Bernard Lavigne
- Born: 23 August 1954 Castillonnès, France
- Died: 27 December 2019 (aged 65) Pessac, France
- Height: 185 cm (6 ft 1 in)
- Weight: 85 kg (187 lb; 13 st 5 lb)

Rugby union career

Senior career
- Years: Team / Apps / (Points)
- –: SU Agen Lot-et-Garonne

International career
- Years: Team / Apps / (Points)
- –: France

= Bernard Lavigne (rugby union) =

French rugby union player (1954–2019)

Bernard Lavigne (23 August 1954 – 27 December 2019) was a French rugby union player who played at wing.

==Biography==
After his playing career, Lavigne served on the board of directors of the French National Rugby League from 1998 to 2000. He then served as President of the club SU Agen Lot-et-Garonne in the early 2000s.

SU Agen Lot-et-Garonne was the only club that Lavigne played for.

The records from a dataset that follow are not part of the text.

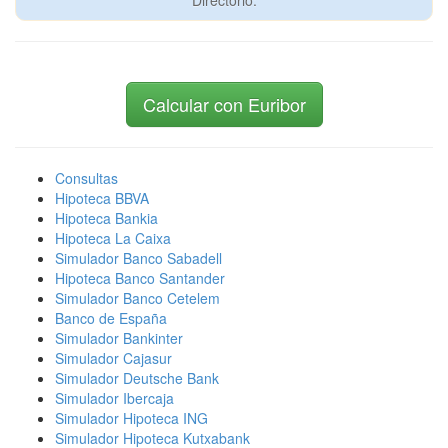
Directorio:
Calcular con Euribor
Consultas
Hipoteca BBVA
Hipoteca Bankia
Hipoteca La Caixa
Simulador Banco Sabadell
Hipoteca Banco Santander
Simulador Banco Cetelem
Banco de España
Simulador Bankinter
Simulador Cajasur
Simulador Deutsche Bank
Simulador Ibercaja
Simulador Hipoteca ING
Simulador Hipoteca Kutxabank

He appeared twice for the French national rugby union team. He played on 10 November 1984 against Romania and on 2 February 1985 against England.

On 23 November 1983, Lavigne was invited to play for the Barbarian Rugby Club for their game against Australia in Toulon. Australia was victorious 23–21. Lavigne played again for the Baa-Baas on 1 September 1984 against Harlequin F.C. at Twickenham Stadium. This time, the Barbarian Rugby Club won, with a final score of 42–20.